Similar to IPv4, IPv6 has both unicast and multicast addressing. However, unicast addreses are broken up into different "scopes" which may be unfamiliar to engineers versed in IPv4.
There are three unicast scopes in IPv6:
1. Link-local addressing - FE80::/10
These addresses are used for a single link and are not forwarded to other links.
2. Unique-local addressing - FC00::/7
These addresses are used for hosts that do not need to be globally accessible, but need a routable address. An example would be an isolated network with no Internet connectivity. However, there is still much debate around unique local addresses and their use cases.
3. Global addressing - 2000::/3
These addresses are globally routable IPv6 addresses. Hosts that require access to the IPv6 internet should have one or more global addresses. As a note, IPv6 supports multiple addresses on a single interface.
Older IPv6 documentation may refer to a "site local" scope as well, but this scope was deprecated by RFC3879.
The FF00::/8 range is used for multicast addresses.
You will also see mentions of anycast IPv6 addresses (i.e. an address assigned to multiple hosts and routed to the closest host). Although we have the concept of anycast in IPv4, it is officially supported by the IPv6 standard.
Hope that helps.
v6 has more potential scopes (7) than v4, but they both have them. But they are a lot more prominent in v6, and the usage differs more than you might expect.
At node scope (v6 multicast tag 1), for communicating processes on-host, v4 has an 127.0.0.0/8 subnet beyond just the 127.0.0.1 loopback address, while v6 has only the single ::1/128 loopback address.
At link scope (v6 multicast tag 2), for communicating with immediately reachable neighbors, v4 has the 169.254.0.0/16 "zeroconf" addresses which basically go unused an all real networks. In contract, v6 makes on-going but limited use of the fe80::/64 link-local addresses even after getting a global address, mostly in connection with neighbor and router solicitations and advertisements, and DHCPv6.
At site scope (v6 multicast tag 5), where you may go across an interior router to a different subnet but won't leave an autonomous system, v4 makes extremely heavy use if RFC-1918 private addresses, usually in conjunction with NAT44. So far, while v6 has the possibility of using FC00::/7 unique local addresses, most people don't.
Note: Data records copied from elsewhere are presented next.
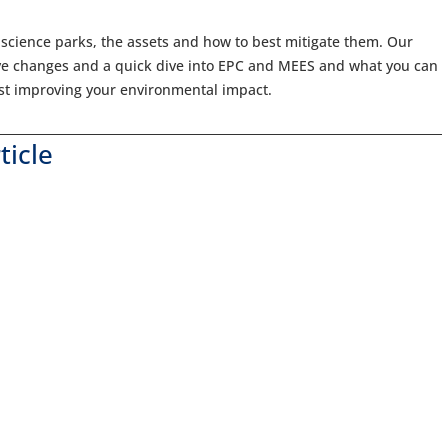
 science parks, the assets and how to best mitigate them. Our
ive changes and a quick dive into EPC and MEES and what you can
lst improving your environmental impact.
ticle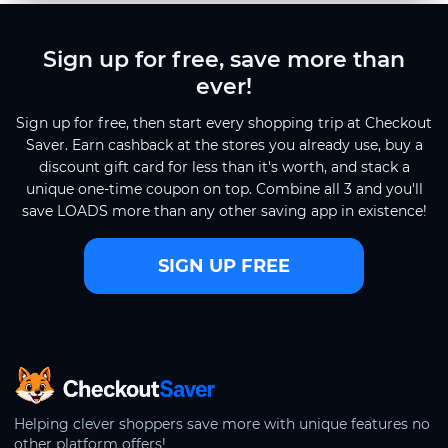
Sign up for free, save more than
ever!
Sign up for free, then start every shopping trip at Checkout
Saver. Earn cashback at the stores you already use, buy a
discount gift card for less than it's worth, and stack a
unique one-time coupon on top. Combine all 3 and you'll
save LOADS more than any other saving app in existence!
SIGN UP FREE
CheckoutSaver home
Helping clever shoppers save more with unique features no
other platform offers!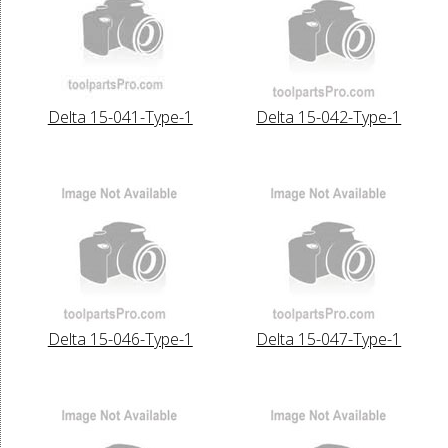
Delta 15-041-Type-1
Delta 15-042-Type-1
Delta 15-046-Type-1
Delta 15-047-Type-1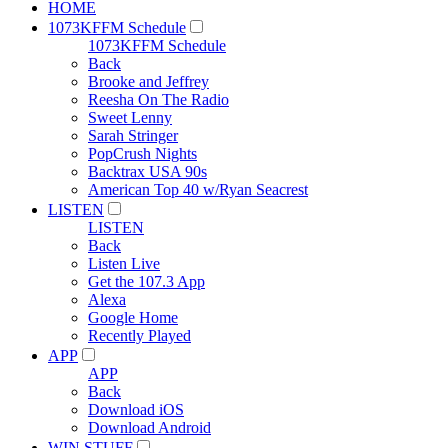
HOME
1073KFFM Schedule
1073KFFM Schedule
Back
Brooke and Jeffrey
Reesha On The Radio
Sweet Lenny
Sarah Stringer
PopCrush Nights
Backtrax USA 90s
American Top 40 w/Ryan Seacrest
LISTEN
LISTEN
Back
Listen Live
Get the 107.3 App
Alexa
Google Home
Recently Played
APP
APP
Back
Download iOS
Download Android
WIN STUFF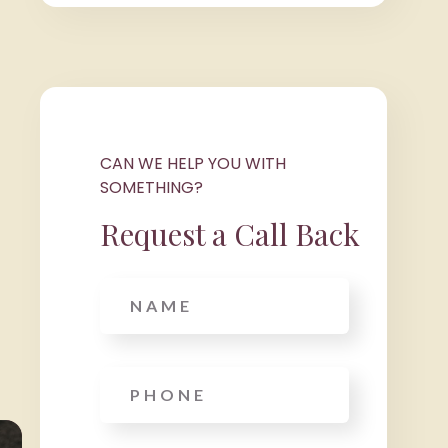
CAN WE HELP YOU WITH
SOMETHING?
Request a Call Back
Name
Phone
*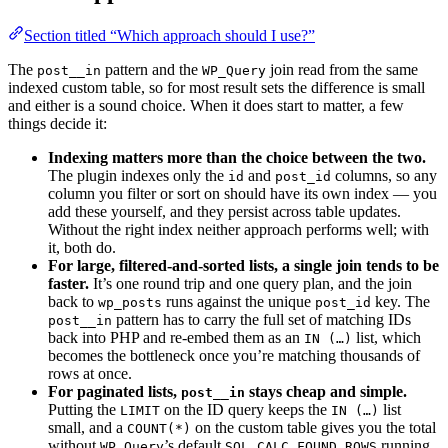
Section titled “Which approach should I use?”
The
pattern and the
join read from the same
post__in
WP_Query
indexed custom table, so for most result sets the difference is small
and either is a sound choice. When it does start to matter, a few
things decide it:
Indexing matters more than the choice between the two.
The plugin indexes only the
and
columns, so any
id
post_id
column you filter or sort on should have its own index — you
add these yourself, and they persist across table updates.
Without the right index neither approach performs well; with
it, both do.
For large, filtered-and-sorted lists, a single join tends to be
faster.
It’s one round trip and one query plan, and the join
back to
runs against the unique
key. The
wp_posts
post_id
pattern has to carry the full set of matching IDs
post__in
back into PHP and re-embed them as an
list, which
IN (…)
becomes the bottleneck once you’re matching thousands of
rows at once.
For paginated lists,
stays cheap and simple.
post__in
Putting the
on the ID query keeps the
list
LIMIT
IN (…)
small, and a
on the custom table gives you the total
COUNT(*)
without
’s default
running
WP_Query
SQL_CALC_FOUND_ROWS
Partly because NAT66 doesn't really exist, and partly because most existing v6 stacks behave badly on address selection algorithms if they have both unique local and global addresses simultaneously.
At global scope, we're basically completely out of new v4, and will never run out of v6. If we ever decide to replace v6, it will be because we want better security, not because we ran out of addresses. Currently all live global scope v6 is under 2000::/3.
Meanwhile, v4 doesn't really have the v6 lifetime concepts, where v6 addresses can be temporary or permanent, preferred or deprecated, and can have definite expiration times.
-- Jim Leinweber, WI State Lab of Hygiene
Hello Chip, the following output is in reference to Cisco Press' book Deploying IPv6:
"At this time of writing, in the case of IPv6, an enterprise no longer own its global address space. The address space is using a subset of their ISP's allocation. This means that an enterprise will have to go through network renumbering every time it changes ISP's. Despite IPv6's features that make renumbering easier, this process would carry an operational impact."
The book was published back in 2006, and I'd like to find out if any changes in this architecture have been made to ease the transition between ISPs.
In the likely case that there are no changes to date (or planned in the future), what are some of Cisco's recommended practices in a scenario such as this?